On day 11 of the patient's hospitalization, a sample of CSF was submitted for unbiased MDS under a research protocol for the identification of potential pathogens approved by the institutional review boards of San Francisco General Hospital (SFGH) and the University of California San Francisco (UCSF). Samples were processed for MDS analysis, as previously described.1 Briefly, total RNA was extracted from CSF. Samples were randomly amplified to double‐stranded cDNA using the NuGEN Ovation v.2 kit (NuGEN, San Carlos, CA) for low nucleic acid content samples, and MDS libraries were constructed using the Nextera protocol (Illumina, San Diego, CA), as previously described.1 Library size and concentration were determined using the Blue Pippin (Sage Science, Beverly, MA) and Kapa Universal quantitative PCR kit (Kapa Biosystems, Woburn, MA), respectively. Samples were sequenced on an Illumina HiSeq 2500 instrument using 135/135‐base‐pair (bp) paired‐end sequencing. The paired‐end sequences were analyzed for pathogens using a rapid computational pipeline for pathogen detection, as described below.

Results

Identification of Balamuthia Sequences in CSF

The MDS of total RNA from the patient sample yielded 19,642,962 paired‐end reads representing 5.2 gigabases total. The data were analyzed using a rapid computational pipeline developed at our institution to classify MDS reads and identify potential pathogens by comparison to the entire National Center for Biotechnology Information (NCBI) nucleotide (nt) reference database. Briefly, paired‐end reads were quality filtered using PriceSeqFilter, a component of the PRICE assembler, followed by alignment to the human reference genome (hg19) using bowtie2 v2.2.4.3, 4 Unaligned reads that were at least 95% identical were compressed by cd‐hit (v4.6.1), resulting in a total of 33,093 remaining reads, representing approximately 0.1% of the original data.5, 6 These reads were then used as queries to search the NCBI nt database using gsnapl (v2014‐10‐16).7 Over 97% of these reads yielded gsnapl alignments to vertebrate sequences (human reads not filtered by bowtie), as well as known contaminants found in laboratory reagents.

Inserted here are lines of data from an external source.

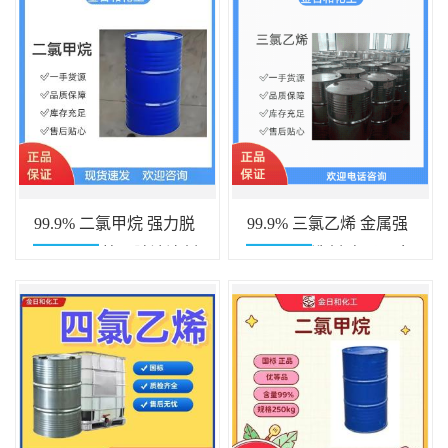
99.9% 二氯甲烷 强力脱
99.9% 三氯乙烯 金属强
脂清洗剂 快干除油溶剂
力脱脂清洗剂 电子五金
萃取剂
除油剂 萃取溶剂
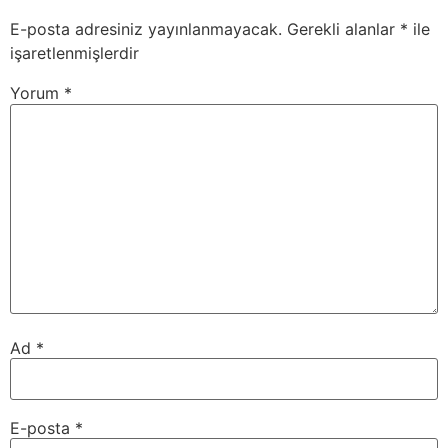
E-posta adresiniz yayınlanmayacak.
Gerekli alanlar
*
ile
işaretlenmişlerdir
Yorum
*
Ad
*
E-posta
*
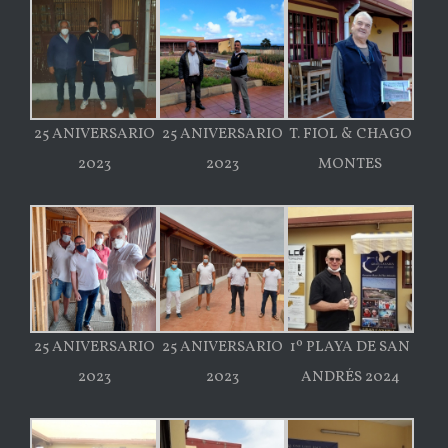
25 ANIVERSARIO
25 ANIVERSARIO
T. FIOL & CHAGO
2023
2023
MONTES
25 ANIVERSARIO
25 ANIVERSARIO
1º PLAYA DE SAN
2023
2023
ANDRÉS 2024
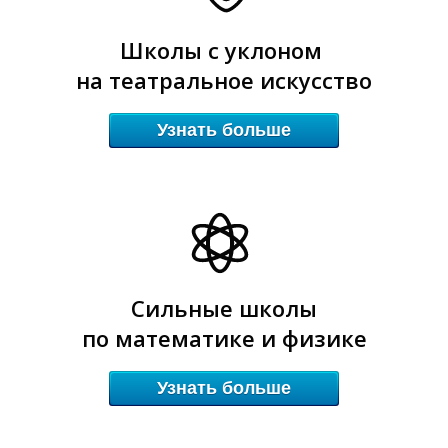
В
В
Школы с уклоном
на театральное искусство
Узнать больше
Сильные школы
по математике и физике
Узнать больше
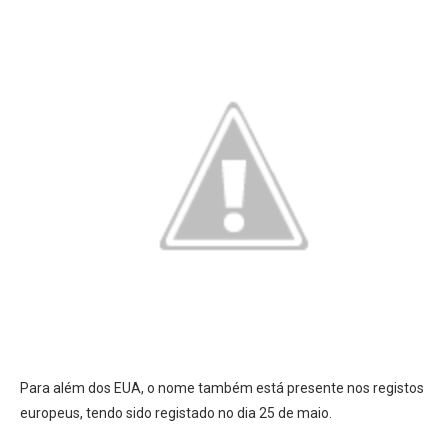
Para além dos EUA, o nome também está presente nos registos
europeus, tendo sido registado no dia 25 de maio.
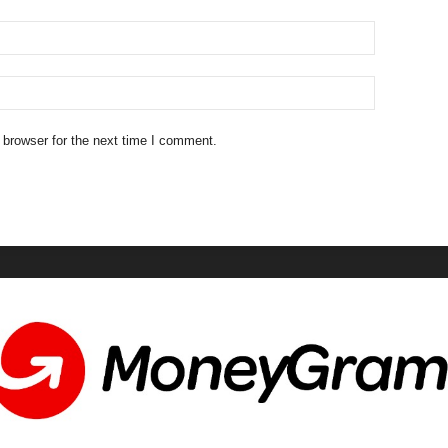
 browser for the next time I comment.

After filtering, our analysis identified B. mandrillaris as the most highly represented organism, with 81 reads mapping to the three published B. mandrillaris genes in the NCBI repository. Twenty‐nine other individually barcoded patient CSF samples (including a water control) were included in the same sequencing run, and none contained reads that aligned to Balamuthia, nor had Balamuthia reads ever been detected in this laboratory previously. The complete pipeline run time for this analysis was 1 hour 5 minutes.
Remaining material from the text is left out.